Keras
TensorFlow
GPU
CPU
machine learning performance

Keras Tensorflow backend slower on GPU than on CPU when training certain networks

Master System Design with Codemia

Enhance your system design skills with over 120 practice problems, detailed solutions, and hands-on exercises.

Introduction

Yes, this can happen, and it is usually not a bug. GPUs win when the workload is large enough and regular enough to offset transfer, scheduling, and kernel-launch overhead. For small models, tiny batches, or input pipelines that cannot keep the GPU busy, the CPU can be faster.

Why a GPU Can Lose

A GPU is optimized for large parallel operations such as big matrix multiplications and convolutions. If your model does not generate much work per step, the fixed cost of using the GPU becomes visible.

Common reasons include:

  • the model is small
  • the batch size is too small
  • the input pipeline cannot feed data quickly enough
  • some ops fall back to the CPU
  • the timing includes one-time startup or graph compilation overhead

In those cases, the GPU spends too much time waiting or launching tiny kernels and not enough time doing useful math.

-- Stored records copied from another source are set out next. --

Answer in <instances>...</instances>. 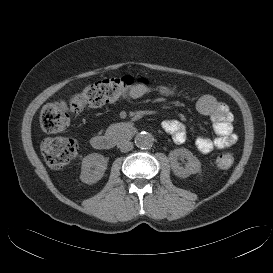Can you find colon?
<instances>
[{
	"label": "colon",
	"instance_id": "1",
	"mask_svg": "<svg viewBox=\"0 0 273 273\" xmlns=\"http://www.w3.org/2000/svg\"><path fill=\"white\" fill-rule=\"evenodd\" d=\"M144 78L124 76L105 78L94 82L78 93L47 104L40 114L41 128L48 133L63 131L69 124L71 113H79L85 107H99L128 97L135 88L147 87ZM42 152L47 164L52 168H62L73 161L78 154V144L67 137H50L43 141ZM234 163V155L224 151L217 155L218 169H229Z\"/></svg>",
	"mask_w": 273,
	"mask_h": 273
}]
</instances>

Small Models and Tiny Batches

This is the classic case. A shallow multilayer perceptron with small dense layers may not generate enough arithmetic work to amortize GPU overhead.

If your batch size is 8 or 16, the GPU may be severely underutilized. The CPU, with lower dispatch overhead and fast cache behavior for small workloads, can finish sooner.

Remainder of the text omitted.